Single by Ryan Hurd

from the album Pelago
- Released: September 1, 2018
- Genre: Country
- Length: 2:58
- Label: RCA Nashville;
- Songwriters: Laura Veltz; Nathan Spicer; Ryan Hurd;
- Producers: Dann Huff; Aaron Eshuis;

Ryan Hurd singles chronology
| "Diamonds or Twine" (2018) | "To a T" (2018) | "Every Other Memory" (2020) |

Music video
- "To a T" on YouTube

= To a T (song) =

2018 song by Ryan Hurd

"To a T" is a song recorded by American country music singer Ryan Hurd. It was released on September 1, 2018, as the lead single from his EP Platonic. Hurd's wife Maren Morris sings the harmony vocals.
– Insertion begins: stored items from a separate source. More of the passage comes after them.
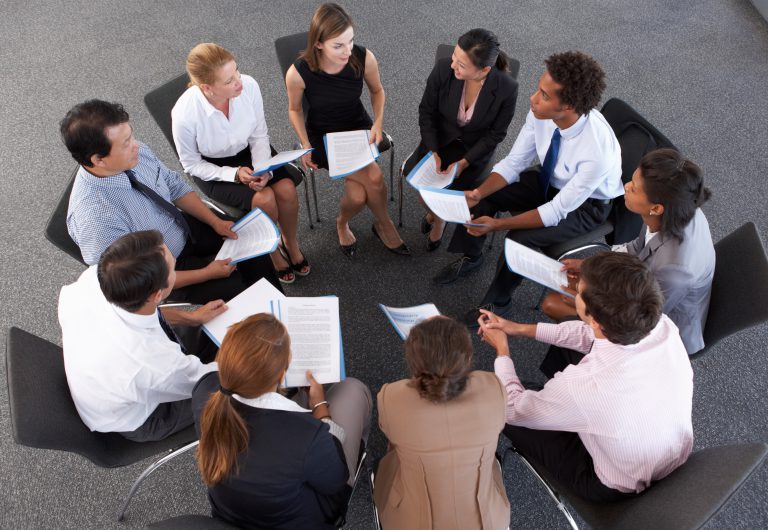 Where is `gray carpet`? The image size is (768, 530). gray carpet is located at coordinates (356, 276), (528, 506), (737, 517), (740, 413), (359, 517), (189, 489), (84, 487), (41, 253), (396, 47). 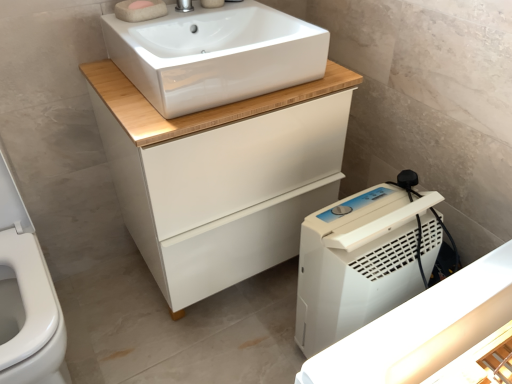 Question: Does white plastic dehumidifier at lower right have a lesser width compared to pink sponge at upper center?

Choices:
 (A) yes
 (B) no

Answer: (B)

Question: Is the depth of white plastic dehumidifier at lower right greater than that of pink sponge at upper center?

Choices:
 (A) no
 (B) yes

Answer: (A)

Question: Can you confirm if white plastic dehumidifier at lower right is taller than pink sponge at upper center?

Choices:
 (A) yes
 (B) no

Answer: (A)

Question: Does white plastic dehumidifier at lower right turn towards pink sponge at upper center?

Choices:
 (A) yes
 (B) no

Answer: (B)

Question: Is white plastic dehumidifier at lower right to the left of pink sponge at upper center from the viewer's perspective?

Choices:
 (A) no
 (B) yes

Answer: (A)

Question: Considering the relative positions of pink sponge at upper center and white matte cabinet at center in the image provided, is pink sponge at upper center to the left or to the right of white matte cabinet at center?

Choices:
 (A) left
 (B) right

Answer: (A)

Question: In terms of height, does pink sponge at upper center look taller or shorter compared to white matte cabinet at center?

Choices:
 (A) tall
 (B) short

Answer: (B)

Question: Is pink sponge at upper center inside or outside of white matte cabinet at center?

Choices:
 (A) outside
 (B) inside

Answer: (A)

Question: Considering their positions, is pink sponge at upper center located in front of or behind white matte cabinet at center?

Choices:
 (A) behind
 (B) front

Answer: (A)

Question: From a real-world perspective, is white matte cabinet at center positioned above or below pink sponge at upper center?

Choices:
 (A) above
 (B) below

Answer: (B)

Question: From their relative heights in the image, would you say white matte cabinet at center is taller or shorter than pink sponge at upper center?

Choices:
 (A) tall
 (B) short

Answer: (A)

Question: Choose the correct answer: Is white matte cabinet at center inside pink sponge at upper center or outside it?

Choices:
 (A) inside
 (B) outside

Answer: (B)

Question: From the image's perspective, relative to pink sponge at upper center, is white matte cabinet at center above or below?

Choices:
 (A) below
 (B) above

Answer: (A)

Question: Is white matte cabinet at center inside the boundaries of silver metallic tap at upper center, or outside?

Choices:
 (A) outside
 (B) inside

Answer: (A)

Question: Considering the positions of white matte cabinet at center and silver metallic tap at upper center in the image, is white matte cabinet at center wider or thinner than silver metallic tap at upper center?

Choices:
 (A) wide
 (B) thin

Answer: (A)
Hurd, Laura Veltz and Nathan Spicer are the song's writers.

==Background==
Hurd told PopCulture.com that "'To a T' is a love song, but it's like a sexy love song." He added, "the song title's double meaning are knowing someone 'To a T' and getting them into just a t-shirt is intentional."

==Music video==
The music video was released on February 15, 2019. It about real love and real people play every stage of a relationship from new beginnings to a senior couple dancing in the kitchen.

==Commercial performance==
As of January 2020, the song has sold 61,000 copies in US.

The song reached No. 23 on the Hot Country Songs chart, becoming Hurd's first entry.

==Charts==

===Weekly charts===

| Chart (2018–2020) | Peak position |
|---|---|
| Canada Country (Billboard) | 43 |
| US Bubbling Under Hot 100 (Billboard) | 3 |
| US Country Airplay (Billboard) | 22 |
| US Hot Country Songs (Billboard) | 23 |

===Year-end charts===

| Chart (2019) | Position |
|---|---|
| US Hot Country Songs (Billboard) | 62 |
| Chart (2020) | Position |
| US Hot Country Songs (Billboard) | 81 |

==Certifications==

| Region | Certification | Certified units/sales |
| Canada (Music Canada) | Gold | 40,000^{‡} |
| United States (RIAA) | Platinum | 1,000,000^{‡} |
^{‡} Sales+streaming figures based on certification alone.